Lost connection after member synchronized with group

Description:

Using the Percona Operator for MySQL based on Percona XtraDB Cluster,
When pxc pods get evicted and allocated to a different node in the k8s cluster, we see a 2-5 minutes window where queries return Lost connection to server during query after the server successfully joins the group and thus the readiness probs succeed and traffic starts getting routed to this pod:

Server successfully recovers and joins the group:

2024-07-22T01:52:14.647834Z 2 [Note] [MY-000000] [WSREP] wsrep_notify_cmd is not defined, skipping notification.
2024-07-22T01:52:14.647828Z 2 [Note] [MY-000000] [WSREP] Synchronized with group, ready for connections
2024-07-22T01:52:14.647822Z 2 [Note] [MY-000000] [WSREP] Server status change joined -> synced
2024-07-22T01:52:14.647805Z 2 [Note] [MY-000000] [Galera] Server pld-mysql-percona-pxc-2 synced with group
2024-07-22T01:52:14.647785Z 0 [Note] [MY-000000] [Galera] Shifting JOINED -> SYNCED (TO: 1124498)
2024-07-22T01:52:14.647778Z 0 [Note] [MY-000000] [Galera] Processing event queue:...100.0% (1/1 events) complete.
2024-07-22T01:52:14.647759Z 0 [Note] [MY-000000] [Galera] Member 0.0 (pld-mysql-percona-pxc-2) synced with group.
2024-07-22T01:52:14.646562Z 0 [Note] [MY-000000] [Galera] Processing event queue:... -nan% (0/0 events) complete.
2024-07-22T01:52:14.646532Z 0 [Note] [MY-000000] [Galera] Shifting JOINER -> JOINED (TO: 1124498)
2024-07-22T01:52:14.646523Z 0 [Note] [MY-000000] [Galera] SST leaving flow control
2024-07-22T01:52:14.646498Z 0 [Note] [MY-000000] [Galera] 0.0 (pld-mysql-percona-pxc-2): State transfer from 2.0 (pld-mysql-percona-pxc-1) complete.
2024-07-22T01:52:14.645141Z 2 [Note] [MY-000000] [Galera] Min available from gcache for CC from sst: 949090
2024-07-22T01:52:14.645132Z 2 [Note] [MY-000000] [Galera] Lowest cert index boundary for CC from sst: 1124460
2024-07-22T01:52:14.645111Z 2 [Note] [MY-000000] [Galera] Recording CC from sst: 1124498
2024-07-22T01:52:14.643046Z 2 [Note] [MY-000000] [Galera] IST received: 5cdf3b79-2e2d-11ef-bf5a-0fa3b79d49e7:1124498
2024-07-22T01:52:14.640955Z 2 [Note] [MY-000000] [Galera] Draining apply monitors after IST up to 1124498
2024-07-22T01:52:14.637127Z 2 [Note] [MY-000000] [WSREP] wsrep_notify_cmd is not defined, skipping notification.
2024-07-22T01:52:14.637119Z 2 [Note] [MY-000000] [WSREP] wsrep_notify_cmd is not defined, skipping notification.
2024-07-22T01:52:14.637111Z 2 [Note] [MY-000000] [WSREP] Server status change initialized -> joined
...

Client trying to query the DB:

22/07/2024 01:52:57.318 File "/usr/local/lib/python3.11/site-packages/MySQLdb/cursors.py", line 319, in _query
db.query(q)
File "/usr/local/lib/python3.11/site-packages/MySQLdb/connections.py", line 254, in query
_mysql.connection.query(self, query)
sqlalchemy.exc.OperationalError: (MySQLdb.OperationalError) (2013, 'Lost connection to server during query')
[SQL: SET SESSION MAX_EXECUTION_TIME = 305000;]
(Background on this error at: https://sqlalche.me/e/14/e3q8)

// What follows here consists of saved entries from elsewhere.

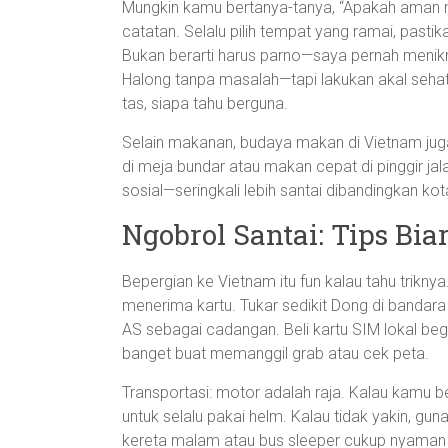
Mungkin kamu bertanya-tanya, “Apakah aman 
catatan. Selalu pilih tempat yang ramai, past
Bukan berarti harus parno—saya pernah menikmat
Halong tanpa masalah—tapi lakukan akal sehat
tas, siapa tahu berguna.
Selain makanan, budaya makan di Vietnam ju
di meja bundar atau makan cepat di pinggir 
sosial—seringkali lebih santai dibandingkan kota
Ngobrol Santai: Tips Bi
Bepergian ke Vietnam itu fun kalau tahu trikny
menerima kartu. Tukar sedikit Dong di bandara
AS sebagai cadangan. Beli kartu SIM lokal be
banget buat memanggil grab atau cek peta.
Transportasi: motor adalah raja. Kalau kamu be
untuk selalu pakai helm. Kalau tidak yakin, gun
kereta malam atau bus sleeper cukup nyaman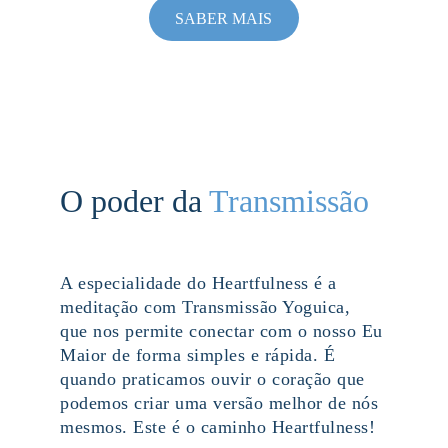
SABER MAIS
O poder da 
Transmissão
A especialidade do Heartfulness é a 
meditação com Transmissão Yoguica, 
que nos permite conectar com o nosso Eu 
Maior de forma simples e rápida. É 
quando praticamos ouvir o coração que 
podemos criar uma versão melhor de nós 
mesmos. Este é o caminho Heartfulness!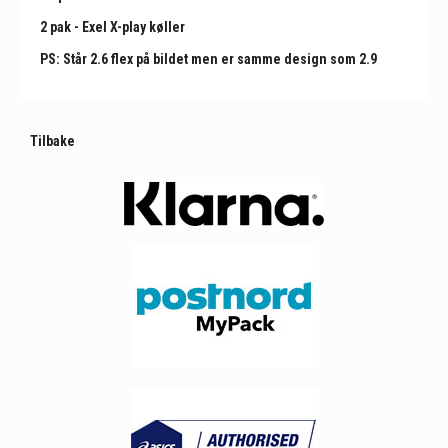
2 pak - Exel X-play køller
PS: Står 2.6 flex på bildet men er samme design som 2.9
Tilbake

a few minutes later we don’t observe these error and queries are successfully executed on all pods including the new one.

Steps to Reproduce:

Install operator
Create manifests for a 3 node pxc cluster
Evict pod and destroy node
Query the DB when the new pod has joined the group

Version:

pxc-operator 1.14.0

Expected Result:

Queries should return successfully. Requests shouldn’t go to a DB if it is not really ready

Actual Result:

Queries fail since the new pod is not really ready to accept connections

Hi @Itiel_Olenick, do you connect to DB via HaProxy?

Mostly yes but we observed this behaviour also when connecting directly to the pxc k8s service.

@Slava_Sarzhan Any ideas as to where i can start debugging this and/or find a solution?